Collected data
--- START ---

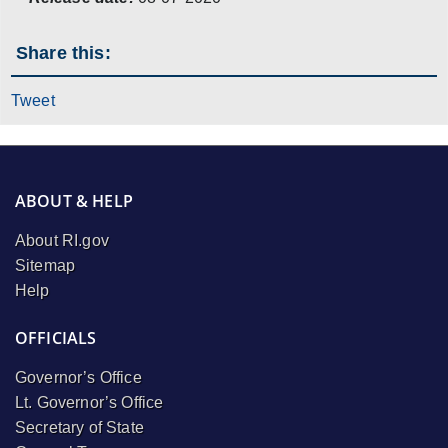
Share this:
Tweet
ABOUT & HELP
About RI.gov
Sitemap
Help
OFFICIALS
Governor’s Office
Lt. Governor’s Office
Secretary of State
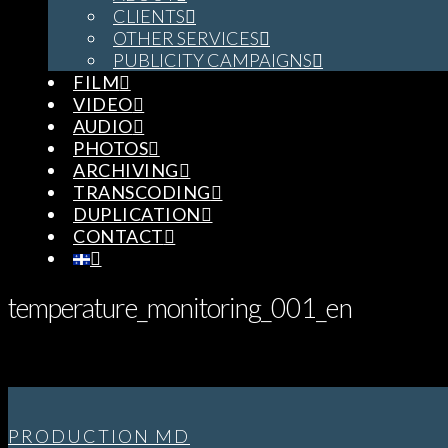
CLIENTS
OTHER SERVICES
PUBLICITY CAMPAIGNS
FILM
VIDEO
AUDIO
PHOTOS
ARCHIVING
TRANSCODING
DUPLICATION
CONTACT
temperature_monitoring_001_en
PRODUCTION MD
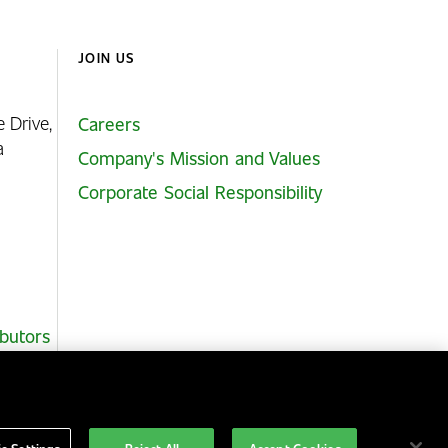
JOIN US
e Drive,
Careers
ia
Company's Mission and Values
Corporate Social Responsibility
ibutors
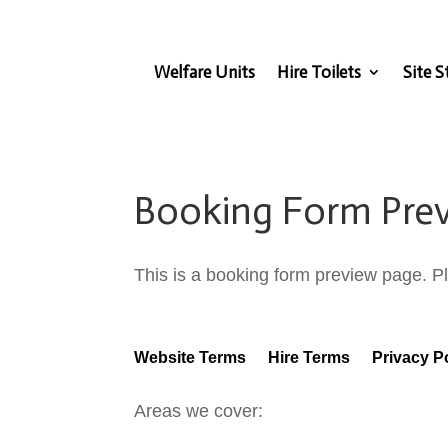
Welfare Units
Hire Toilets
Site S
Booking Form Pre
This is a booking form preview page. Pl
Website Terms
Hire Terms
Privacy P
Areas we cover:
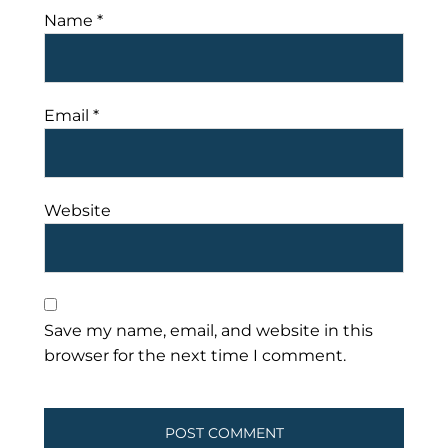
Name
*
Email
*
Website
Save my name, email, and website in this
browser for the next time I comment.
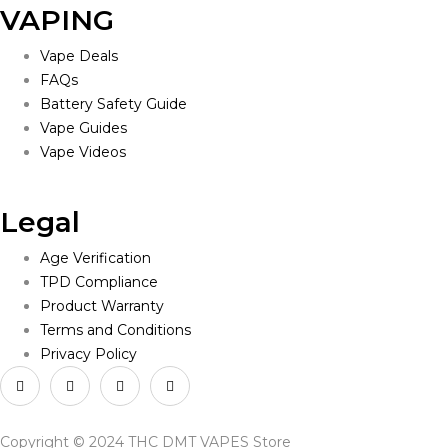
VAPING
Vape Deals
FAQs
Battery Safety Guide
Vape Guides
Vape Videos
Legal
Age Verification
TPD Compliance
Product Warranty
Terms and Conditions
Privacy Policy
Copyright © 2024 THC DMT VAPES Store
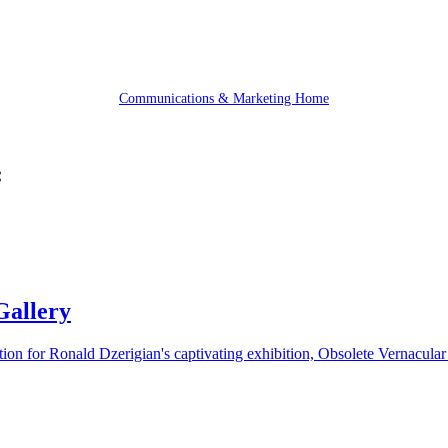
Communications & Marketing Home
:
Gallery
tion for Ronald Dzerigian's captivating exhibition, Obsolete Vernacula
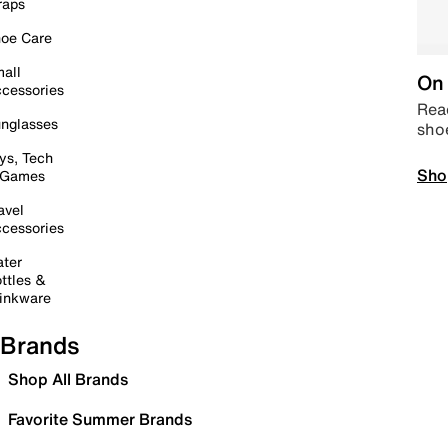
raps
oe Care
all
On 
cessories
Read
nglasses
sho
ys, Tech
Sho
 Games
avel
cessories
ter
ttles &
inkware
Brands
Shop All Brands
Favorite Summer Brands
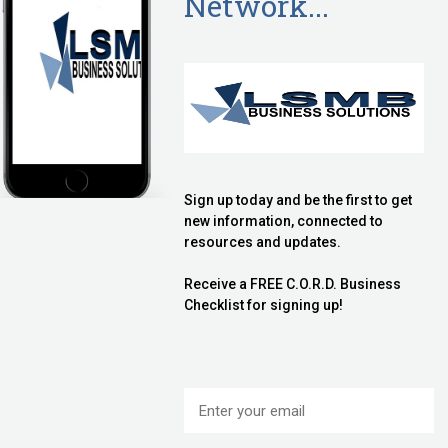
Call
ecklist in your appointment email.
Call
es discovering whether we are a good fit for your
ho is just as capable as we would be, to help you.
all
you will not be in the statistics which show 50-90% of
businesses life cycle.
ullard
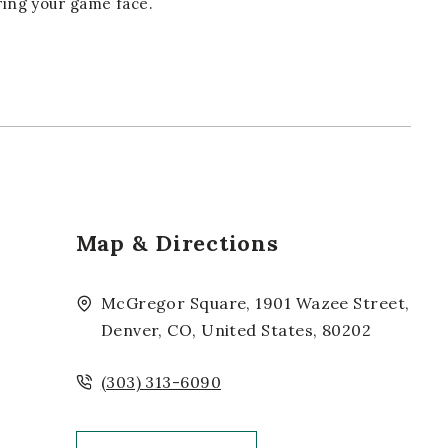
bring your game face.
Map & Directions
McGregor Square, 1901 Wazee Street,
Denver, CO, United States, 80202
(303) 313-6090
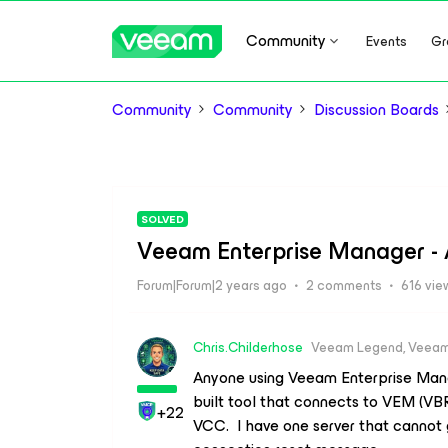
Community
Events
Gr
Community
Community
Discussion Boards
SOLVED
Veeam Enterprise Manager - 
Forum|Forum|2 years ago
2 comments
616 vie
Chris.Childerhose
Veeam Legend, Veeam
Anyone using Veeam Enterprise Man
built tool that connects to VEM (VB
+22
VCC. I have one server that cannot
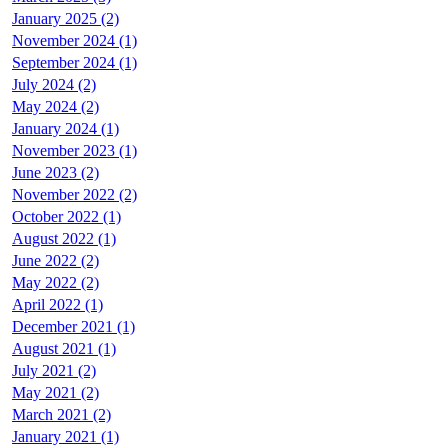
January 2025 (2)
November 2024 (1)
September 2024 (1)
July 2024 (2)
May 2024 (2)
January 2024 (1)
November 2023 (1)
June 2023 (2)
November 2022 (2)
October 2022 (1)
August 2022 (1)
June 2022 (2)
May 2022 (2)
April 2022 (1)
December 2021 (1)
August 2021 (1)
July 2021 (2)
May 2021 (2)
March 2021 (2)
January 2021 (1)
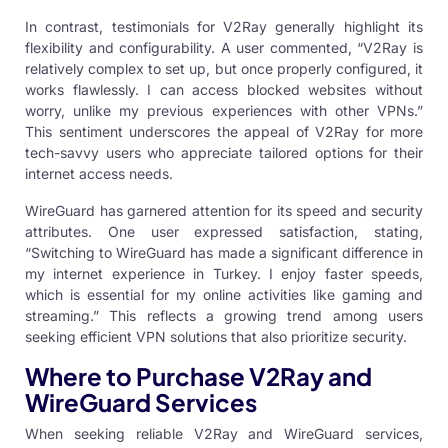
In contrast, testimonials for V2Ray generally highlight its
flexibility and configurability. A user commented, “V2Ray is
relatively complex to set up, but once properly configured, it
works flawlessly. I can access blocked websites without
worry, unlike my previous experiences with other VPNs.”
This sentiment underscores the appeal of V2Ray for more
tech-savvy users who appreciate tailored options for their
internet access needs.
WireGuard has garnered attention for its speed and security
attributes. One user expressed satisfaction, stating,
“Switching to WireGuard has made a significant difference in
my internet experience in Turkey. I enjoy faster speeds,
which is essential for my online activities like gaming and
streaming.” This reflects a growing trend among users
seeking efficient VPN solutions that also prioritize security.
Where to Purchase V2Ray and
WireGuard Services
When seeking reliable V2Ray and WireGuard services,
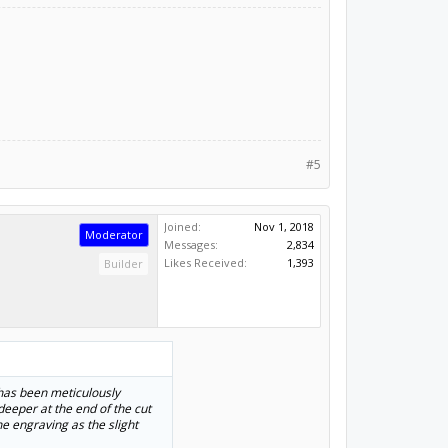
#5
Joined:
Nov 1, 2018
Moderator
Messages:
2,834
Likes Received:
1,393
Builder
e has been meticulously
deeper at the end of the cut
ne engraving as the slight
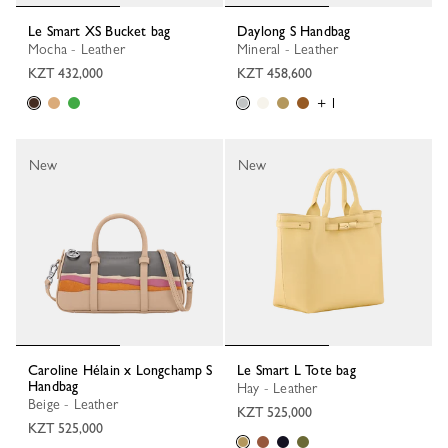
Le Smart XS Bucket bag
Daylong S Handbag
Mocha - Leather
Mineral - Leather
KZT 432,000
KZT 458,600
+ 1
New
New
Caroline Hélain x Longchamp S
Le Smart L Tote bag
Handbag
Hay - Leather
Beige - Leather
KZT 525,000
KZT 525,000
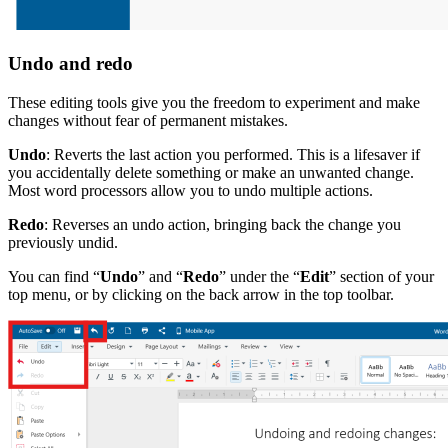
Undo and redo
These editing tools give you the freedom to experiment and make
changes without fear of permanent mistakes.
Undo
: Reverts the last action you performed. This is a lifesaver if
you accidentally delete something or make an unwanted change.
Most word processors allow you to undo multiple actions.
Redo
: Reverses an undo action, bringing back the change you
previously undid.
You can find “
Undo
” and “
Redo
” under the “
Edit
” section of your
top menu, or by clicking on the back arrow in the top toolbar.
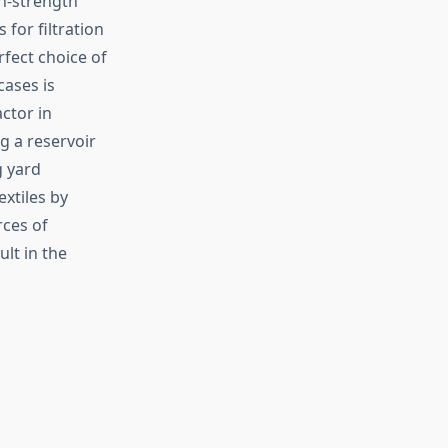
gh-strength
for filtration
fect choice of
cases is
ctor in
ng a reservoir
g yard
xtiles by
rces of
ult in the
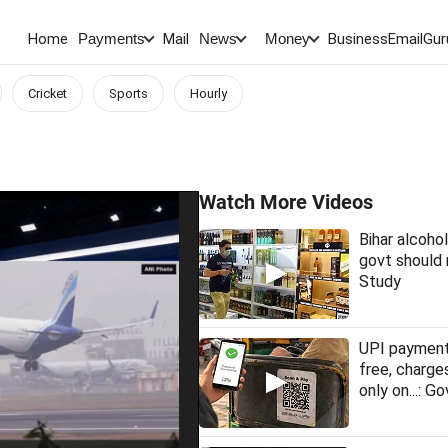
Home
Mail
BusinessEmail
Gur
Payments
News
Money
Cricket
Sports
Hourly
Watch More Videos
Bihar alcohol
govt should 
Study
UPI payment
free, charge
only on...: Go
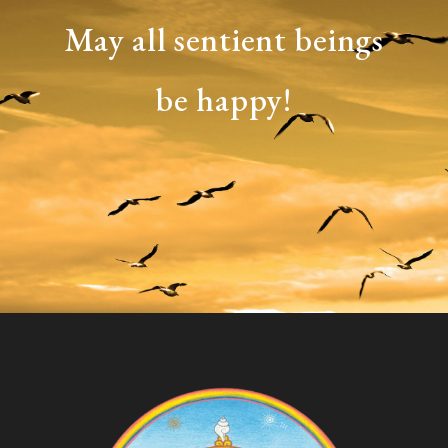
May all sentient beings
be happy!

--- END ---

Exercise. Exact copies of the lines from the one containing "section of your" through the final line of the data are required; pictures are to be omitted.

Exercise output.
” section of your
top menu, or by clicking on the back arrow in the top toolbar.
gh-strength
for filtration
fect choice of
cases is
ctor in
ng a reservoir
g yard
xtiles by
rces of
ult in the
Home
Mail
BusinessEmail
Gur
Payments
News
Money
Cricket
Sports
Hourly
Watch More Videos
Bihar alcohol
govt should 
Study
UPI payment
free, charge
only on...: Go
May all sentient beings
be happy!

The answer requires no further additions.